10時半を過ぎた頃から、運転手が自分の腕時計ばかり気にしている様子に、

「私が腕時計を見てばかりなら理解できるが、どうしてさっきから腕時計ばか
り気にしているんだ」
おかしな状況を聞いてみると、

「兄貴が10時にこの部屋へ来る事になっているが、まだ来ないので何かあっ
たのかと腕時計を見ていた。」
という意外な返事で仰天した。

「アンタは何ですか?私の部屋番号をお兄さんに教えたというんですか?」
ついに私は、我慢しきれず強い口調で彼に言った。

彼は「大丈夫、大丈夫!べつに貴方と一緒の部屋で寝るつもりはありませんか
ら・・・」
私は言葉に詰まった。

もうこのホテルの部屋に入ってから3時間近く経っていた。
「このタクシードライバーは何を考えているのだろう・・・?」
そんな事を考えていると、部屋のドアーをノックする音で我に返る。
運転手が応対に出て、多分彼の兄貴であろう人を部屋の中に導き、ソファーに
座るよう促がした。

−13

彼達は早口の四川語で5分ほど話していたが、いきなり中国語(普通話)で、
「紹介します。

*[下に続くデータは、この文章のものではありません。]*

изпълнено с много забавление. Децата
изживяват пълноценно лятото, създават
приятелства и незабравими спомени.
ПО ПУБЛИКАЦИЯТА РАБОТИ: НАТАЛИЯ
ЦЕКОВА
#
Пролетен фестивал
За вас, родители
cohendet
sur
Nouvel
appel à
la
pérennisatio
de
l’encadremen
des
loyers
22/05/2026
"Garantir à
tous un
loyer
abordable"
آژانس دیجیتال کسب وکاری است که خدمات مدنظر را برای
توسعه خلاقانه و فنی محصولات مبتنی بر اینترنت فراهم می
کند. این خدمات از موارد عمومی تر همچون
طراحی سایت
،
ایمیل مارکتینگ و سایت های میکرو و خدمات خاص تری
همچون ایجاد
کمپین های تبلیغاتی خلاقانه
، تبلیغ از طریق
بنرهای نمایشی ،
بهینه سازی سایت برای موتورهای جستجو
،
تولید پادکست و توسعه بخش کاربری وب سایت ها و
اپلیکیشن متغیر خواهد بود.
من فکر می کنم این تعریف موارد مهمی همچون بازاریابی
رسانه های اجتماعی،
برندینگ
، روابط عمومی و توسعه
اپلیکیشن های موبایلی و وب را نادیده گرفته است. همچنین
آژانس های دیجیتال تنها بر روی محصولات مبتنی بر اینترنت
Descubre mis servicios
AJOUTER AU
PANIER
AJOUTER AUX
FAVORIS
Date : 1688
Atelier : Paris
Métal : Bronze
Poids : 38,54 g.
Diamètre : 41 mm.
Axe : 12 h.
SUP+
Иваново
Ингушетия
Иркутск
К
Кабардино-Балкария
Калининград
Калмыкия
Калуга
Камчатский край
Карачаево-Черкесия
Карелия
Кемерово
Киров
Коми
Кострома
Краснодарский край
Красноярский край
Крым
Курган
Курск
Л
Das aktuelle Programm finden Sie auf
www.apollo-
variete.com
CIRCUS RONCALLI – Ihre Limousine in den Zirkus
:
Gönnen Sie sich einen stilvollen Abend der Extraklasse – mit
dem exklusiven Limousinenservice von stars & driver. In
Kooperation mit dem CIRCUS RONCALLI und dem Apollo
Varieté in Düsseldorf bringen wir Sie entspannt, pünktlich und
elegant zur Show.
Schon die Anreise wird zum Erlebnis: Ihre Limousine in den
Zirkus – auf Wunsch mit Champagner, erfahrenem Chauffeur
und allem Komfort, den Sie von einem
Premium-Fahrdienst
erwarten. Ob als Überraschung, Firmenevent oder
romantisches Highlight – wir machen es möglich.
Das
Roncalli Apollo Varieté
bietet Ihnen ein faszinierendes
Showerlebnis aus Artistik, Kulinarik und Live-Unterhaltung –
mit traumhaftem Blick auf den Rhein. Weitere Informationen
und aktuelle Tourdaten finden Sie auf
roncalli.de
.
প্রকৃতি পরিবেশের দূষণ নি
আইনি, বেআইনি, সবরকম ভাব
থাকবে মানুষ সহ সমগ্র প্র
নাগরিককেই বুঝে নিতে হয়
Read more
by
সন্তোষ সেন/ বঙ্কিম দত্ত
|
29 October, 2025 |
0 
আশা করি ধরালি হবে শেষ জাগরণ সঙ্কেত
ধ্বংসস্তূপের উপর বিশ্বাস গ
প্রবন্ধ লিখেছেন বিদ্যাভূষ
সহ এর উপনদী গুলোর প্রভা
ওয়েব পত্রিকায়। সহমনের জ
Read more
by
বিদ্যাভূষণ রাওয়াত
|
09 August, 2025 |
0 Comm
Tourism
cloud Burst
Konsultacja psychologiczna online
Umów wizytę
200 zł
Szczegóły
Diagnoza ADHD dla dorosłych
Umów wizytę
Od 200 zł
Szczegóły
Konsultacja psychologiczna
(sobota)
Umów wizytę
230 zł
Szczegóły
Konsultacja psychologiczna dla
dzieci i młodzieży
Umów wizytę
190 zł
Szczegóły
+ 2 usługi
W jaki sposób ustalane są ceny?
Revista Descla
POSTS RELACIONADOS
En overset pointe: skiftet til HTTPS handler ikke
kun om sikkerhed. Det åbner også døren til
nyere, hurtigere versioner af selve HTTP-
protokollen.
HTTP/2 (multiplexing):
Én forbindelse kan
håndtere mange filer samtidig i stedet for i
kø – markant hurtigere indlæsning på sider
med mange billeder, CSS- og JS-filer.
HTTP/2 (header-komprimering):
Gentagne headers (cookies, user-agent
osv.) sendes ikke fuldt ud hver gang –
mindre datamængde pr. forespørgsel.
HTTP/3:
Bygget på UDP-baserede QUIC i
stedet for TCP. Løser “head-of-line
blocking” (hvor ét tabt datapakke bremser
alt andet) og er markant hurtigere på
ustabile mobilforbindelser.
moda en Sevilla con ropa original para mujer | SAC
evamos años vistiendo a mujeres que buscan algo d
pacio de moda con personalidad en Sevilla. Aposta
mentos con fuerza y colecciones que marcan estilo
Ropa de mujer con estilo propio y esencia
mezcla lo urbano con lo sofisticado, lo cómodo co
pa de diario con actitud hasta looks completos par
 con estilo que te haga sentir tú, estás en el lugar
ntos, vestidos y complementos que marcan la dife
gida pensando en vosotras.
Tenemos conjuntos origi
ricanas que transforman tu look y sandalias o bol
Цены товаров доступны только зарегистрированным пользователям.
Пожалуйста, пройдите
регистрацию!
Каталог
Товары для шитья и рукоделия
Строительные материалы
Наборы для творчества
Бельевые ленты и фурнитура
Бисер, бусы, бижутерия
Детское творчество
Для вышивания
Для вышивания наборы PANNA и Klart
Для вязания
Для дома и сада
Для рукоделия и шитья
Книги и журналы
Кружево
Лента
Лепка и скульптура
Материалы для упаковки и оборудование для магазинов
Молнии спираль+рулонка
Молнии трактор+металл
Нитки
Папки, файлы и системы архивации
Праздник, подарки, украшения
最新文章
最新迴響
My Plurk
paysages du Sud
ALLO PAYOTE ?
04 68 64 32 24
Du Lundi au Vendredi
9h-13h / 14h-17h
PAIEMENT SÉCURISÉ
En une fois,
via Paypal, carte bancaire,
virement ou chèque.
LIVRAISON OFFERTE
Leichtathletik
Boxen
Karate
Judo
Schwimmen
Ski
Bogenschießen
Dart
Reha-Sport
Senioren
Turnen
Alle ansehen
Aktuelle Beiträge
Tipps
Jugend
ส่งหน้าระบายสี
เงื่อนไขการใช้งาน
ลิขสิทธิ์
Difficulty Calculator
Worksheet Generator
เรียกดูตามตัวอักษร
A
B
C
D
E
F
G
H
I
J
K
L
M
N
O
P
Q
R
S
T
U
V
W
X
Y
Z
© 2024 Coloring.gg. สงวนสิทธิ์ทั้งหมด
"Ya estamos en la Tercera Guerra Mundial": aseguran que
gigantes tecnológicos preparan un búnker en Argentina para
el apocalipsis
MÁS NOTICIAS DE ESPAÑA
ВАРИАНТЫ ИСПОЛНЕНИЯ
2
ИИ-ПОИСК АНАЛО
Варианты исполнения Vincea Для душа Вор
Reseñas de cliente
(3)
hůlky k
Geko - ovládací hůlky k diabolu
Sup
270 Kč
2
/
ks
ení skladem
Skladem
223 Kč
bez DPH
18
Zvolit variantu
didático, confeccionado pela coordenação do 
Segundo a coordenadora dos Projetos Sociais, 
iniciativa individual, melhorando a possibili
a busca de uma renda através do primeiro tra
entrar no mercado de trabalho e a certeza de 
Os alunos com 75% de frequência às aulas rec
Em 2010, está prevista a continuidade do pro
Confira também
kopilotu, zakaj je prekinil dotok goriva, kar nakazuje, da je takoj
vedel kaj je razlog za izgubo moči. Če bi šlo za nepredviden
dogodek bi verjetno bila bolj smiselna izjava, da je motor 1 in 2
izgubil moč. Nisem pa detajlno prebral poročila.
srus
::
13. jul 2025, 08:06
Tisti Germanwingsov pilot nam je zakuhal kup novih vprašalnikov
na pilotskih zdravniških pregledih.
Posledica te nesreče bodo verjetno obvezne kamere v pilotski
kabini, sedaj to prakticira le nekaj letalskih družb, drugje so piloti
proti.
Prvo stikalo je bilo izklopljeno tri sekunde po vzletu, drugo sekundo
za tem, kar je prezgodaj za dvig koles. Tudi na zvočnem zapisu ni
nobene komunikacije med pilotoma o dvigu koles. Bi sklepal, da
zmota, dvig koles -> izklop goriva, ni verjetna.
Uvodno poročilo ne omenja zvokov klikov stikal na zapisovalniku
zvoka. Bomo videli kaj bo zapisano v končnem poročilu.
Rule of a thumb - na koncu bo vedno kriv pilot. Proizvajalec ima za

これが私の実兄です」
彼が握手を求めてきたので、心と裏腹に腕が自然に反応した。

「あんたが、日本人か・・?」
何か珍しそうな物でも見るような目つきで、私を見ていた。
こんなとき人は、どういう表情をしたらいいのか・・・?
彼は、今小さな旅行社の案内係りをしているという。

「一人でこの成都の町を出歩くのは危険過ぎる」とその兄さんは私に話した。
しかし、私はそれには答えず、
「どうして何も許可を得ずに、無断でお兄さんを呼んだりするのですか?」
と、逆に問い正した。

「貴方が明日どうすれば良いか困っているので、兄貴が来て私の車で案内する
事を、説得してほしい」と、自分が頼んだという。
私は呆れ返ってしまった。

−14

彼達の話しが延々と続いたが、私には半分も聞き取れない。
時間はもう12時前になっていた。
まだ風呂にも入ってないし、旅行ブックを見て、明日行く所をチェックしなけ
ればならなかった。
私は、彼らに早く帰ってもらいたい一心で、
「明日の朝8時にロビーへ来て下さい!その時に決めましょう」
と話すが、
「という事は、私の車で観光する事に、同意という事ですね」

−15

私は、疲れ混じりの「あくび」をしながら、「あなたのすきなように・・・」
と言うと、兄弟達は握手をしながら、私に
「明天見!(明日また会いましょう)」と、また、
「是!好人!(あんた良い人だ)」と言いながら、ドアーを出て行った。
が、またドアーをノックするので何かなとドアーを開けると、
「この辺は危ないから、鍵とチェーンをするように・・」と、ニコニコしなが
ら再度「明天見!」と言い帰って行った。

時間は既に12時半過ぎになっていた。
悪夢のような4時間半であった。